_Try it_:
Leave every picture out. Set down all the lines below exactly.

_Page images and extracted text_:
▼

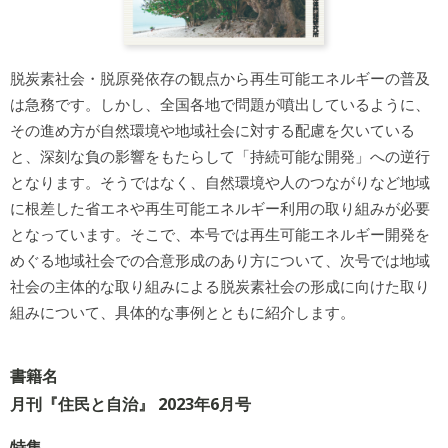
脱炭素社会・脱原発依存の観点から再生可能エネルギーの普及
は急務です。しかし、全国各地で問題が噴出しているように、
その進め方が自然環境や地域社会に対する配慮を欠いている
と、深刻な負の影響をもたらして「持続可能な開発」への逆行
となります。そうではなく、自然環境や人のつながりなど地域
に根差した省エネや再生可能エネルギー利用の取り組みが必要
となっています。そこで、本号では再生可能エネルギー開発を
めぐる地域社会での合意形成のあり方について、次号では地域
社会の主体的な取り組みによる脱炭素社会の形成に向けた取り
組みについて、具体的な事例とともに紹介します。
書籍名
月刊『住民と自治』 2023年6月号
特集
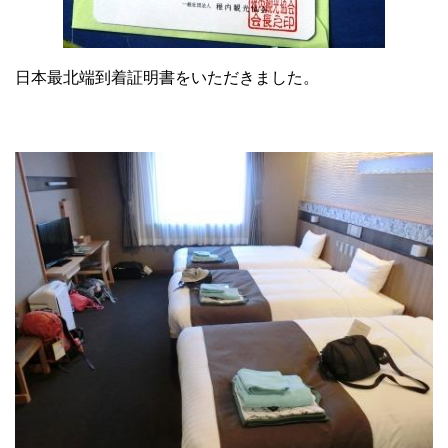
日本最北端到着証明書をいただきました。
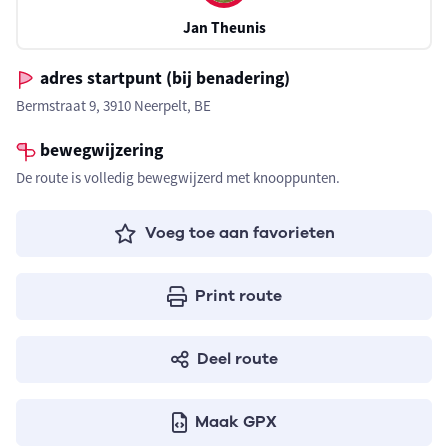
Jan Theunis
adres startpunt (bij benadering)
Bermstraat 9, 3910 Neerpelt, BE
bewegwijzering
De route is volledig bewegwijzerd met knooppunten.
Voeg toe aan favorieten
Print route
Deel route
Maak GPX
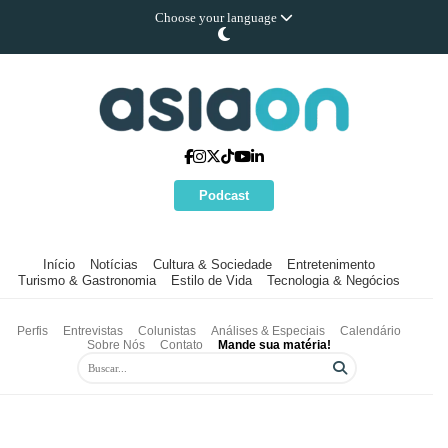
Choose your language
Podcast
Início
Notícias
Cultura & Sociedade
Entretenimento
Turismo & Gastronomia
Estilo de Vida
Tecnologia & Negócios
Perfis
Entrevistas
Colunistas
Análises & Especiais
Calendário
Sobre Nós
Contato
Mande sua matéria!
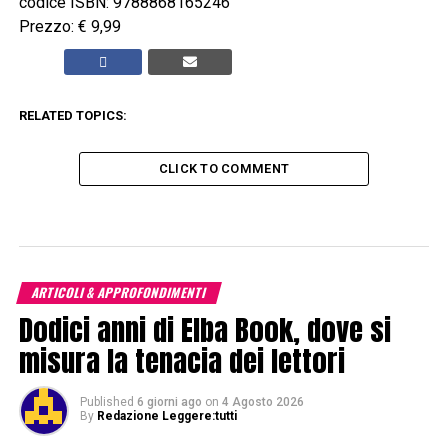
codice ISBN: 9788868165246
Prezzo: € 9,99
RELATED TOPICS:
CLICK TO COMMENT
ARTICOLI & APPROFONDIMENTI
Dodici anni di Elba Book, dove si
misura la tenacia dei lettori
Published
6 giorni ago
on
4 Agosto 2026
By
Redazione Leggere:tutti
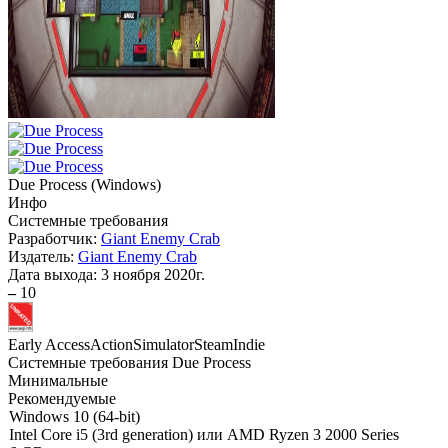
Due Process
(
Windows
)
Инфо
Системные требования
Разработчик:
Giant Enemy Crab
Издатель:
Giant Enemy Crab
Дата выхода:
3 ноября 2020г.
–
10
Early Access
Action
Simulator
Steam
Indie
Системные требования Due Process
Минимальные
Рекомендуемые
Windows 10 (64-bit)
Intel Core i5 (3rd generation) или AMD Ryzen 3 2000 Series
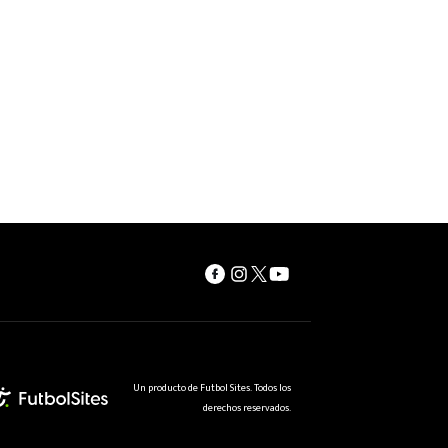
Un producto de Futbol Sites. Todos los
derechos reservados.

▲

_Exercise answer_:
脱炭素社会・脱原発依存の観点から再生可能エネルギーの普及
は急務です。しかし、全国各地で問題が噴出しているように、
その進め方が自然環境や地域社会に対する配慮を欠いている
と、深刻な負の影響をもたらして「持続可能な開発」への逆行
となります。そうではなく、自然環境や人のつながりなど地域
に根差した省エネや再生可能エネルギー利用の取り組みが必要
となっています。そこで、本号では再生可能エネルギー開発を
めぐる地域社会での合意形成のあり方について、次号では地域
社会の主体的な取り組みによる脱炭素社会の形成に向けた取り
組みについて、具体的な事例とともに紹介します。
書籍名
月刊『住民と自治』 2023年6月号
特集
日本最北端到着証明書をいただきました。
Jan Theunis
adres startpunt (bij benadering)
Bermstraat 9, 3910 Neerpelt, BE
bewegwijzering
De route is volledig bewegwijzerd met knooppunten.
Voeg toe aan favorieten
Print route
Deel route
Maak GPX
Choose your language
Podcast
Início
Notícias
Cultura & Sociedade
Entretenimento
Turismo & Gastronomia
Estilo de Vida
Tecnologia & Negócios
Perfis
Entrevistas
Colunistas
Análises & Especiais
Calendário
Sobre Nós
Contato
Mande sua matéria!
codice ISBN: 9788868165246
Prezzo: € 9,99
RELATED TOPICS:
CLICK TO COMMENT
ARTICOLI & APPROFONDIMENTI
Dodici anni di Elba Book, dove si
misura la tenacia dei lettori
Published
6 giorni ago
on
4 Agosto 2026
By
Redazione Leggere:tutti
Due Process
(
Windows
)
Инфо
Системные требования
Разработчик:
Giant Enemy Crab
Издатель:
Giant Enemy Crab
Дата выхода:
3 ноября 2020г.
–
10
Early Access
Action
Simulator
Steam
Indie
Системные требования Due Process
Минимальные
Рекомендуемые
Windows 10 (64-bit)
Intel Core i5 (3rd generation) или AMD Ryzen 3 2000 Series
Un producto de Futbol Sites. Todos los
derechos reservados.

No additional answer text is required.